Andrew White

A member of the Gartner Blog Network

Andrew White
Research VP
8 years at Gartner
22 years IT industry

Andrew White is a research vice president and agenda manager for MDM and Analytics at Gartner. His main research focus is master data management (MDM) and the drill-down topic of creating the "single view of the product" using MDM of product data. He was co-chair… Read Full Bio

Coverage Areas:

Why Applications Cannot Be Responsible for Data Quality (in other applications)

by Andrew White  |  December 3, 2009  |  6 Comments

Information Management ran an interesting article yesterday: “You Build it, You Break It, You Fix It: Why Applications Must Be Responsible for Data Quality”  The premise of the article is that business applications often create data for their own use, and this data is often used in other applications.  If the original application shares data of dubious quality then that original applications (or, more precisely, the designer of the application or the user of the application) should take it upon themselves to clean the data up before it is shared with another.

The article puts it this way:

When a system creates data, and when that data leaves that system, the data should be checked and corrected.  Bad data should be viewed as a hazardous material that should not be transported. The moment you generate data, you have the implicit responsibility to establish its accuracy and integrity.  Distributing good data to your competitors is unacceptable; distributing bad data to your team is irresponsible.

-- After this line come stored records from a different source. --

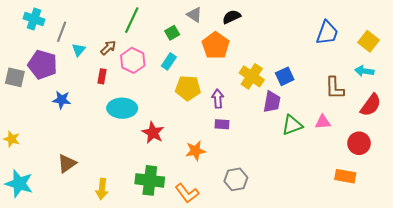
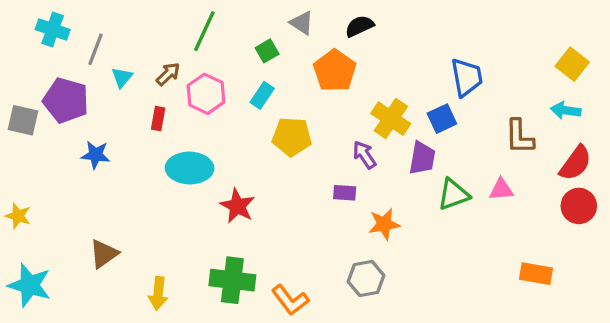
blue trapezoid: (327, 33) -> (467, 77), moved, turned -30
purple arrow: (218, 99) -> (364, 155), moved, turned -30
red circle: (359, 143) -> (579, 206), moved
orange star: (195, 151) -> (384, 224), moved

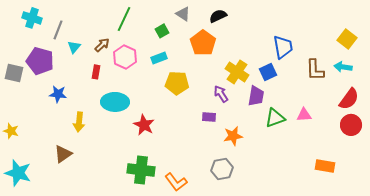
cyan rectangle: (262, 95) -> (159, 58), turned 35
brown L-shape: (519, 137) -> (315, 70), moved
yellow arrow: (158, 293) -> (79, 122), moved

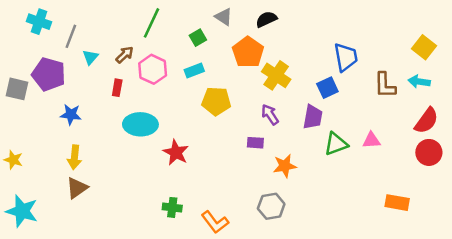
yellow cross: (237, 72) -> (276, 75), moved
yellow arrow: (79, 122) -> (74, 157), moved
green cross: (141, 170) -> (172, 207), size x0.6

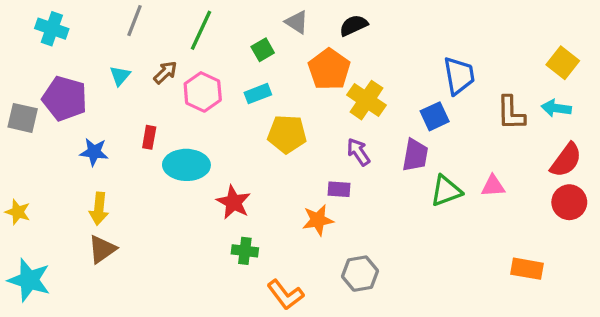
gray line: (71, 36) -> (135, 21), moved
red rectangle: (117, 88) -> (149, 137), moved
orange star: (285, 166) -> (318, 220), moved
green cross: (172, 207) -> (245, 251), moved

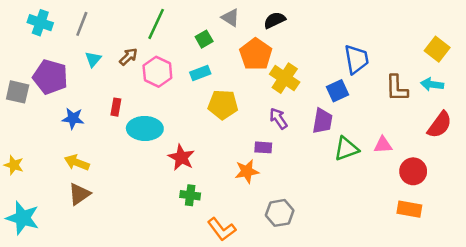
gray line: (135, 21) -> (82, 24), moved
red circle: (569, 202) -> (413, 171), moved
yellow arrow: (99, 209) -> (77, 163), turned 105

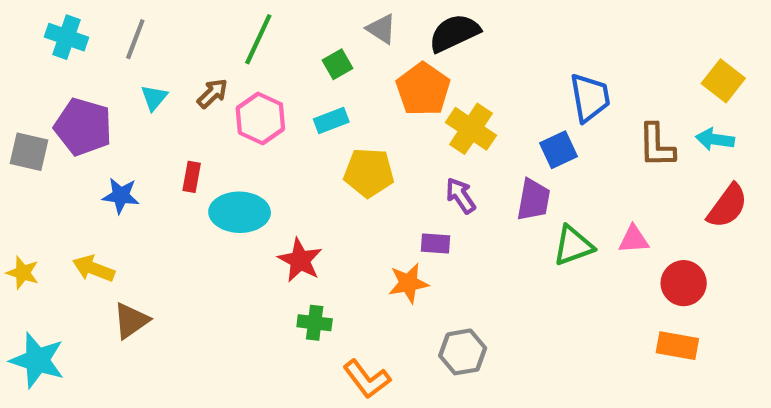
black semicircle: (275, 20) -> (454, 33), size x1.4
yellow arrow: (77, 163) -> (94, 269), moved

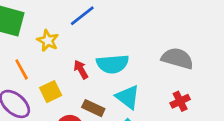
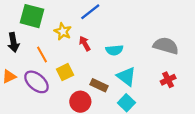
cyan semicircle: (113, 64) -> (114, 50), size x0.7
red arrow: (81, 69) -> (85, 44), moved

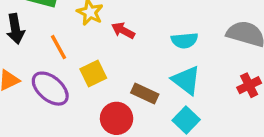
red arrow: (85, 44) -> (123, 30), turned -32
cyan semicircle: (114, 50) -> (184, 40), moved

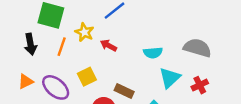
orange line: (59, 47) -> (62, 47), moved, turned 48
cyan triangle: (186, 80) -> (170, 78), moved, turned 40

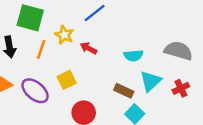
brown rectangle: (124, 91) -> (124, 91), moved

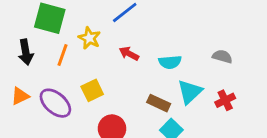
red arrow: (89, 48) -> (129, 54), moved
gray semicircle: (178, 51) -> (222, 56), size x0.6

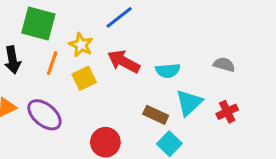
red arrow: (129, 54) -> (124, 61), size x1.5
yellow square: (92, 90) -> (84, 78), moved

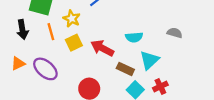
red arrow: (124, 61) -> (102, 48), moved
orange line: (52, 63) -> (51, 32), turned -35
red cross: (227, 112) -> (160, 86), moved

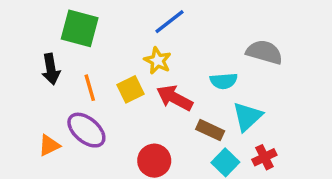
yellow star: (72, 19) -> (158, 61), moved
orange line: (51, 32) -> (90, 88), moved
gray semicircle: (175, 33) -> (264, 52), moved, size x1.5
orange triangle: (18, 63) -> (49, 145), moved

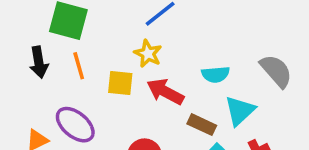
gray semicircle: (264, 52) -> (276, 71), moved, turned 33
orange line: (90, 88) -> (79, 66), moved
yellow square: (130, 89) -> (120, 83), turned 32

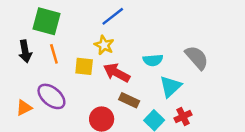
brown rectangle: (202, 125) -> (129, 100), moved

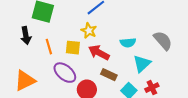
orange line: (54, 54) -> (49, 47), moved
purple ellipse: (51, 96) -> (65, 73), moved
orange triangle: (24, 108) -> (25, 81), size x1.6

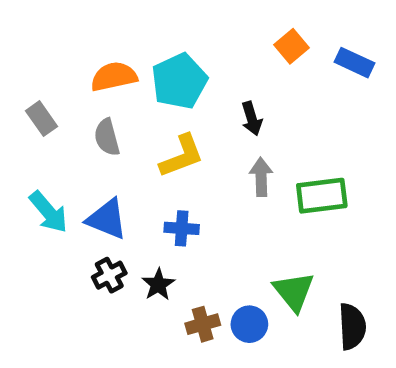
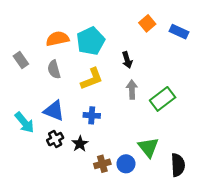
green rectangle: (322, 196) -> (163, 99), turned -30
cyan arrow: (49, 212) -> (24, 123), moved

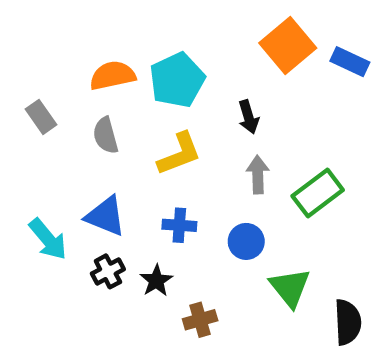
orange square: (147, 23) -> (288, 45), size x1.6
blue circle: (126, 164) -> (246, 241), moved

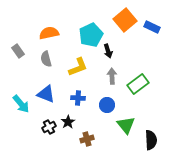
cyan pentagon: (177, 80) -> (91, 35), moved
black cross: (108, 271) -> (49, 127), moved

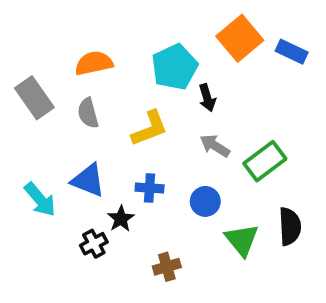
gray rectangle: (18, 51) -> (34, 98), size x1.5
gray arrow: (112, 76) -> (215, 146), turned -56
black star: (68, 122) -> (121, 219), moved
black semicircle: (151, 140) -> (290, 226), moved

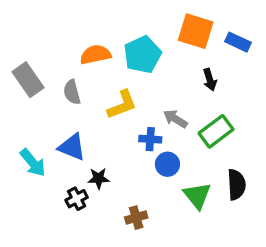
orange square: (240, 38) -> (196, 31), turned -33
orange semicircle: (94, 63) -> (95, 55), moved
black arrow: (207, 98) -> (210, 80), moved
blue cross: (150, 188) -> (150, 139), moved
black star: (121, 219) -> (99, 178), turned 30

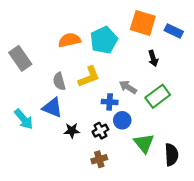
gray semicircle: (72, 92) -> (59, 81), moved
black semicircle: (236, 185) -> (171, 155), moved
black cross: (77, 199) -> (100, 131), moved

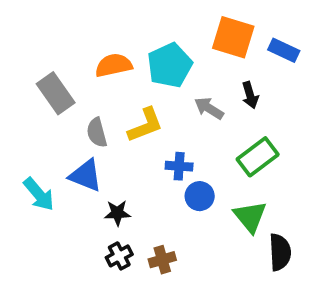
gray rectangle: (20, 58) -> (56, 93), moved
gray arrow: (128, 87) -> (209, 108), moved
black cross: (100, 131) -> (119, 256), moved
green triangle: (144, 143) -> (250, 217), moved

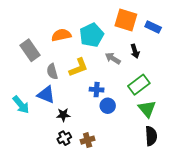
green triangle: (250, 217) -> (147, 109), moved

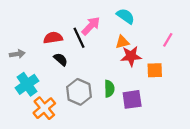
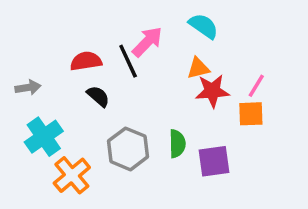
pink line: (168, 40) -> (256, 86), moved

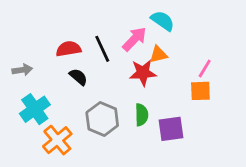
pink arrow: (147, 42) -> (135, 39), moved
red star: (212, 91) -> (143, 73), moved

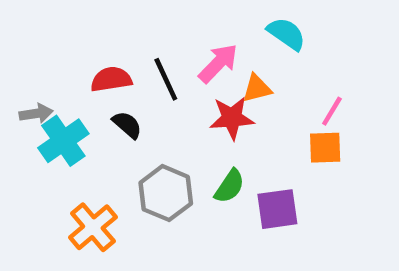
cyan semicircle: (163, 21) -> (286, 34), moved
cyan cross: (35, 109) -> (63, 141), moved
green semicircle: (142, 115) -> (230, 186), turned 35

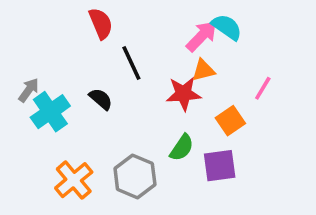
pink arrow: (218, 63) -> (202, 36), moved
red semicircle: (111, 79) -> (101, 23), moved, turned 76
gray arrow: (36, 113) -> (29, 90), turned -45
orange square: (325, 148) -> (230, 121), moved, turned -32
gray hexagon: (166, 193) -> (135, 176), moved

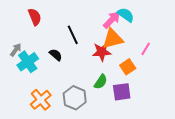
red semicircle: (101, 23) -> (35, 17), moved
orange triangle: (203, 70) -> (113, 39), size x1.6

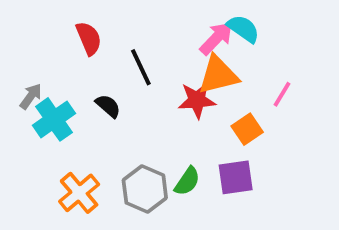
red semicircle: (35, 17) -> (89, 38), moved
green semicircle: (101, 82) -> (187, 181), moved

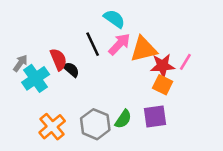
cyan semicircle: (243, 29) -> (114, 19), moved
red semicircle: (89, 38) -> (58, 59), moved
pink arrow: (216, 38) -> (119, 44), moved
red star: (197, 100) -> (163, 66), moved
orange square: (247, 129) -> (163, 85), turned -30

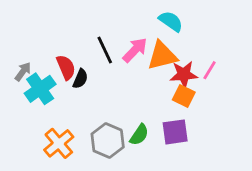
cyan semicircle: (114, 19) -> (171, 21), moved
black semicircle: (71, 70) -> (80, 79), turned 72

And when bad data is ignored, it’s negligence.

I think this article is writing about a big problem but concluding a solution that is incorrect.  They key error (for me) emerges when the article concludes that one application can understand the context by which its output is used by another application.  When did applications (or designers of applications, or users of applications) concern themselves or worry about the context in which their data may or may not be used by any number of other applications, many of which were not designed before the first application was? 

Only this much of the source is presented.